# Corpus Onboarding

This notebook demonstrates how to onboard a corpus into aiXplain platform using its SDK.

## Data

To onboard a corpus using the SDK, the data needs to be depicted in a CSV file, which will be fed to the SDK. 

Our example corpus consists of 20 English audios with their corresponding transcriptions. Since the audios consist of the same part of the conversation, the column `audio` contains the link to the original audio, whereas the columns `audio_start_time` and `audio_end_time` consists of the start and end seconds of that particular segment in the audio, respectively. If you already have the audio segments, these could be depicted in the `audio` column, whereas the columns `audio_start_time` and `audio_end_time` could be discarded. The segment transcriptions are depicted in the column `text` of the CSV file as can be seen below.

In [1]:
import pandas as pd

upload_file = "data.csv"
data = pd.read_csv("data.csv")
data

Unnamed: 0,audio,text,audio_start_time,audio_end_time
0,https://aixplain-platform-assets.s3.amazonaws....,Welcome to another episode of Explain using di...,0.9,6.56
1,https://aixplain-platform-assets.s3.amazonaws....,Discover allows you to use natural language in...,7.53,15.12
2,https://aixplain-platform-assets.s3.amazonaws....,In this demo I'm going to focus on an Arabic t...,15.93,20.29
3,https://aixplain-platform-assets.s3.amazonaws....,We can see here that there are currently 4 pro...,21.6,25.62
4,https://aixplain-platform-assets.s3.amazonaws....,We can click on the information icon to review...,26.75,30.05
5,https://aixplain-platform-assets.s3.amazonaws....,"In this case, we can see that the provider of ...",31.5,37.32
6,https://aixplain-platform-assets.s3.amazonaws....,"I could enable this model from here, but first...",38.56,45.01
7,https://aixplain-platform-assets.s3.amazonaws....,I'm going to select one model from each of the...,46.32,49.69
8,https://aixplain-platform-assets.s3.amazonaws....,You'll notice that our benchmarking function a...,50.6,55.69
9,https://aixplain-platform-assets.s3.amazonaws....,All I need to do is provide an Arabic data sam...,57.06,60.53


## Import

Let's now import the necessary classes to onboard the corpus.

In [2]:
from aixplain.enums import DataType, Language, License, StorageType
from aixplain.factories import CorpusFactory
from aixplain.modules import MetaData

## Metadata

Besides the CSV file, a schema must be fed to the SDK giving some information about the data to be onboarded, such as: 

1. Data Name
2. Data Type: Audio, Text, Image, Video, Label, etc.
3. Storage Type: whether the data is depicted in the CSV (Text), in a local file (File) or in a public link (URL)
4. Start Column (optional): the column which depicts the beginning of the segment in the original file
5. End Column (optional): the column which depicts the end of the segment in the original file
6. Languages (optional): the languages depicted in the data

Let's instantiate the metadata for the audios:

In [3]:
audio_meta = MetaData(
    name="audio", 
    dtype="audio", 
    storage_type="url", 
    start_column="audio_start_time", 
    end_column="audio_end_time", 
    languages=[Language.English_UNITED_STATES]
)

Now for the text...

(See how we can use enumerations instead of strings to specify some information)

In [4]:
text_meta = MetaData(
    name="text", 
    dtype=DataType.TEXT, 
    storage_type=StorageType.TEXT, 
    languages=[Language.English_UNITED_STATES]
)

Let's add the metadata into a schema list...

In [5]:
schema = [audio_meta, text_meta]

Finally we can called the `create` method to onboard the data, specifying the name, description, license, path to the content files and schema. 
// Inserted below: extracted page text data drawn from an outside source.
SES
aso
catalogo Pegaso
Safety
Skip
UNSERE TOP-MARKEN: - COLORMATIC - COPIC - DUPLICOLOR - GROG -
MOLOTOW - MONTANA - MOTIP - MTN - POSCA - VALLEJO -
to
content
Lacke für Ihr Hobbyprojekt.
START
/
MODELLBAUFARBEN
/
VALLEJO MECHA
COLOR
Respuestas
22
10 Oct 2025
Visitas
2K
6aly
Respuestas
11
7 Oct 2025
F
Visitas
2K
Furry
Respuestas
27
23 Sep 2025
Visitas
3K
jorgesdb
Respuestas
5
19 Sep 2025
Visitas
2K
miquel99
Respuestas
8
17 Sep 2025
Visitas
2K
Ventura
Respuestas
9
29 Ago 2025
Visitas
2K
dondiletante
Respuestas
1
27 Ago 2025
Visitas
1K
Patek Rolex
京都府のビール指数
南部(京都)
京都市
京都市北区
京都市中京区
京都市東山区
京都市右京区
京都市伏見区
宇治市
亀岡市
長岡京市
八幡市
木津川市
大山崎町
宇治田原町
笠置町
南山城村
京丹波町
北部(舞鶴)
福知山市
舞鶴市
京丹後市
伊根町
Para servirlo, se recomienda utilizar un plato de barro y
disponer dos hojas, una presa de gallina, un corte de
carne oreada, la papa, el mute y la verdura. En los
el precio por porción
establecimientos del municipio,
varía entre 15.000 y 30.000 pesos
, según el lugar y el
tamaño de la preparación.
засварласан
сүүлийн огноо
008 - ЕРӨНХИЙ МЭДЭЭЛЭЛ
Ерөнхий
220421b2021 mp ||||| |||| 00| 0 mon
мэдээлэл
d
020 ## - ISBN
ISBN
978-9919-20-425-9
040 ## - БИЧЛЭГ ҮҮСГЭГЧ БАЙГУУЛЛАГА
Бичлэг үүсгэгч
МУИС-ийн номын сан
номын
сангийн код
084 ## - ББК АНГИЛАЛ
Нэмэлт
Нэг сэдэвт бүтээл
See that a Corpus ID will be provided as response together with the status of the onboarding process.

In [6]:
payload = CorpusFactory.create(
    name="corpus_onboarding_demonstration",
    description="This corpus contain 20 English audios with their corresponding transcriptions.",
    license=License.MIT,
    content_path=upload_file,
    schema=schema
)
print(payload)

 Corpus onboarding progress:   0%|          | 0/2 [00:00<?, ?it/s]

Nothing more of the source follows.